Limestone is a sedimentary rock composed largely of the minerals calcite and aragonite, which are different crystal forms of calcium carbonate (CaCO3). Most limestone is composed of skeletal fragments of marine organisms such as coral, forams and molluscs.
Limestone makes up about 10% of the total volume of all sedimentary rocks. The solubility of limestone in water and weak acid solutions leads to karst landscapes, in which water erodes the limestone over thousands to millions of years. Most cave systems are through limestone bedrock.
Limestone has numerous uses: as a building material, as aggregate for the base of roads, as white pigment or filler in products such as toothpaste or paints, and as a chemical feedstock for the production of lime.
The first geologist to distinguish limestone from dolomite was Belsazar Hacquet in 1778.
== Description ==
Like most other sedimentary rocks, most limestone is composed of grains. Most grains in limestone are skeletal fragments of marine organisms such as coral or foraminifera. Other carbonate grains comprising limestones are ooids, peloids, intraclasts, and extraclasts. These organisms secrete shells made of aragonite or calcite, and leave these shells behind after the organisms die.
Limestone often contains variable amounts of silica in the form of chert (chalcedony, flint, jasper, etc.) or siliceous skeletal fragment (sponge spicules, diatoms, radiolarians), and varying amounts of clay, silt and sand (terrestrial detritus) carried in by rivers.

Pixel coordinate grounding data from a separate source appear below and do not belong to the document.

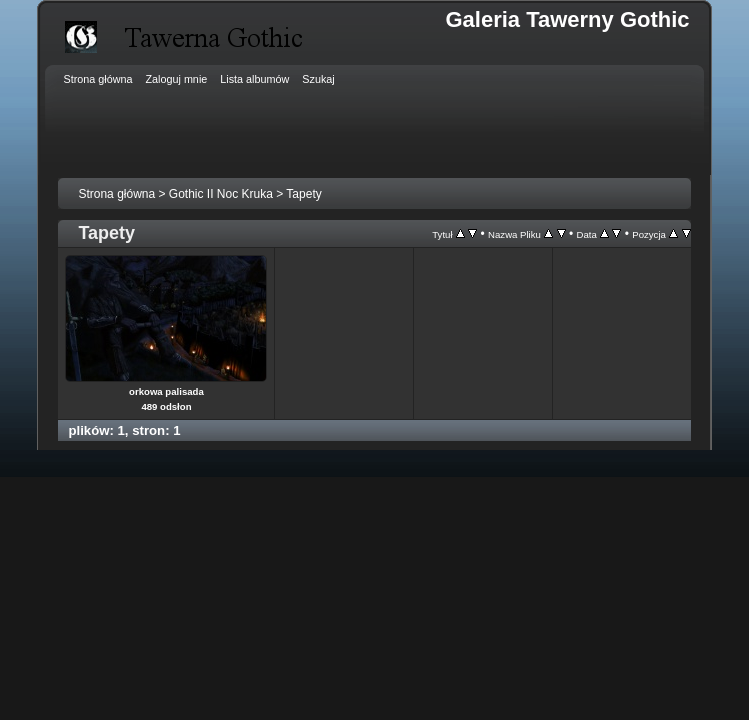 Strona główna (116, 194)
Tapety (303, 194)
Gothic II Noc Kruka (221, 194) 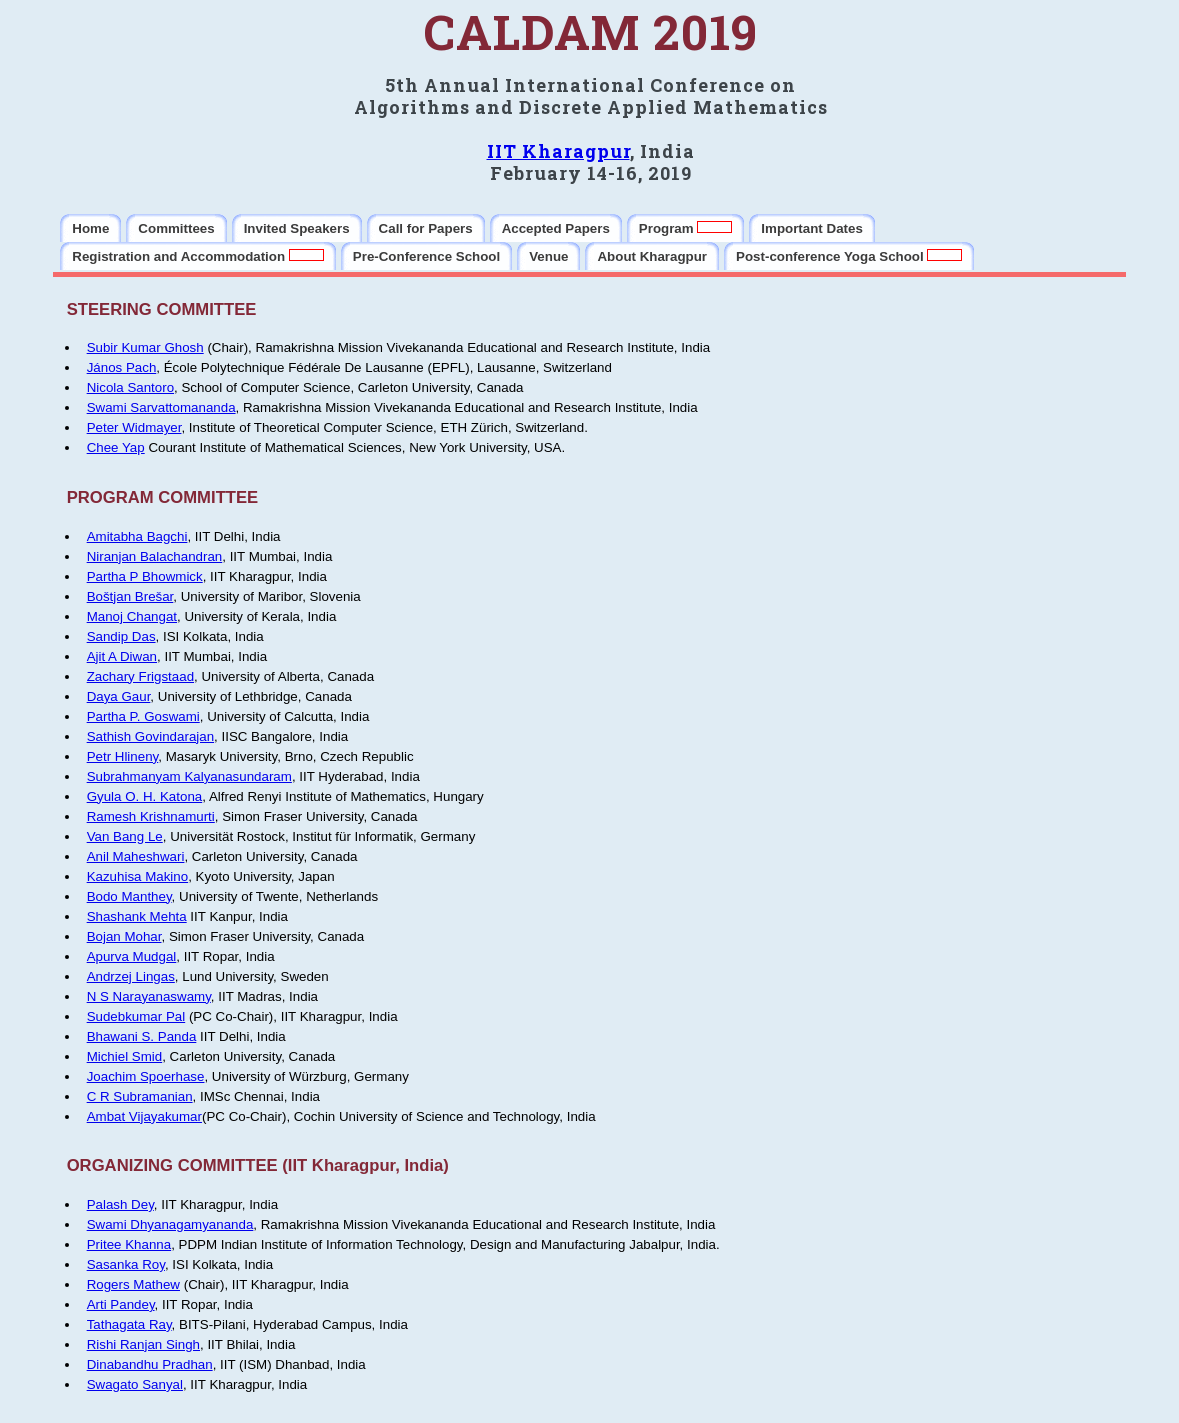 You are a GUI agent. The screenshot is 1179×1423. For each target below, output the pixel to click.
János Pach (122, 367)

Some limestones do not consist of grains at all, and are formed completely by the chemical precipitation of calcite or aragonite, i.e. travertine. Secondary calcite may be deposited by supersaturated meteoric waters (groundwater that precipitates the material in caves). This produces speleothems, such as stalagmites and stalactites. Another form taken by calcite is oolitic limestone, which can be recognized by its granular (oolite) appearance.
The primary source of the calcite in limestone is most commonly marine organisms. Some of these organisms can construct mounds of rock known as reefs, building upon past generations. Below about 3,000 meters, water pressure and temperature conditions cause the dissolution of calcite to increase nonlinearly, so limestone typically does not form in deeper waters (see lysocline). Limestones may also form in lacustrine and evaporite depositional environments.〔(Oilfield Glossary: Term 'evaporite' ). Glossary.oilfield.slb.com. Retrieved on 2011-11-25.〕
Calcite can be dissolved or precipitated by groundwater, depending on several factors, including the water temperature, pH, and dissolved ion concentrations. Calcite exhibits an unusual characteristic called retrograde solubility, in which it becomes less soluble in water as the temperature increases.

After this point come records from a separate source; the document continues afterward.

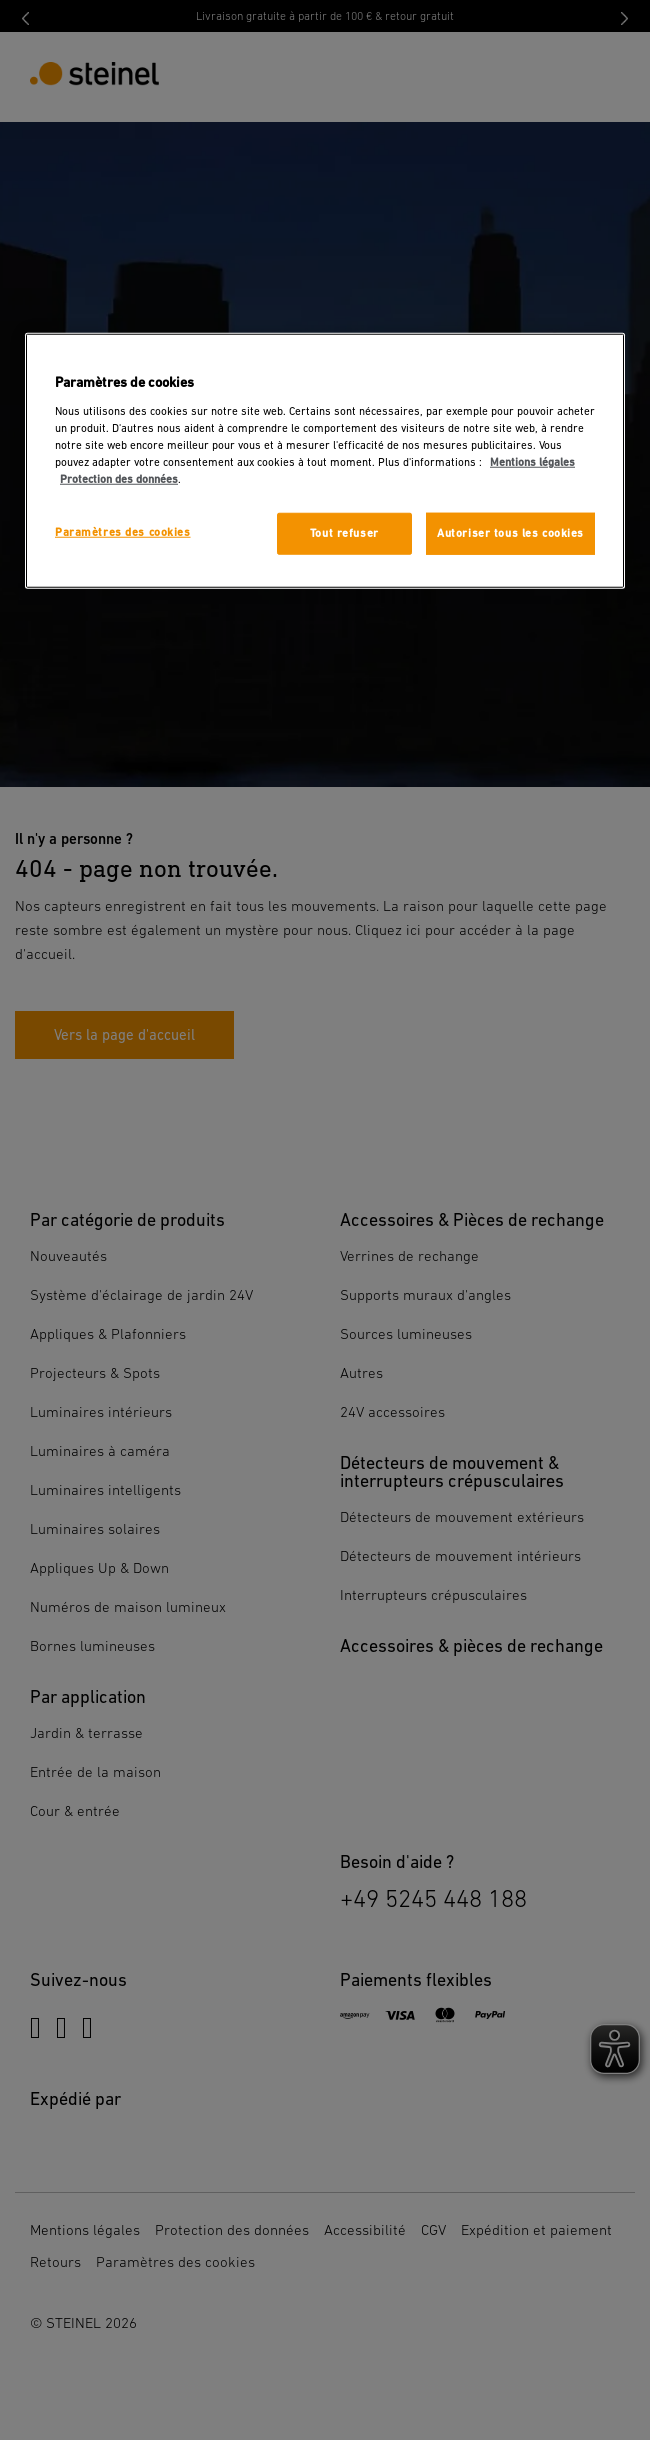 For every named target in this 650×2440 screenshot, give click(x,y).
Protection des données (119, 479)
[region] (325, 461)
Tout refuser (344, 533)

Impurities (such as clay, sand, organic remains, iron oxide, and other materials) will cause limestones to exhibit different colors, especially with weathered surfaces.
Limestone may be crystalline, clastic, granular, or massive, depending on the method of formation. Crystals of calcite, quartz, dolomite or barite may line small cavities in the rock. When conditions are right for precipitation, calcite forms mineral coatings that cement the existing rock grains together, or it can fill fractures.
Travertine is a banded, compact variety of limestone formed along streams; particularly where there are waterfalls and around hot or cold springs. Calcium carbonate is deposited where evaporation of the water leaves a solution supersaturated with the chemical constituents of calcite. Tufa, a porous or cellular variety of travertine, is found near waterfalls. Coquina is a poorly consolidated limestone composed of pieces of coral or shells.
During regional metamorphism that occurs during the mountain building process (orogeny), limestone recrystallizes into marble.
Limestone is a parent material of Mollisol soil group.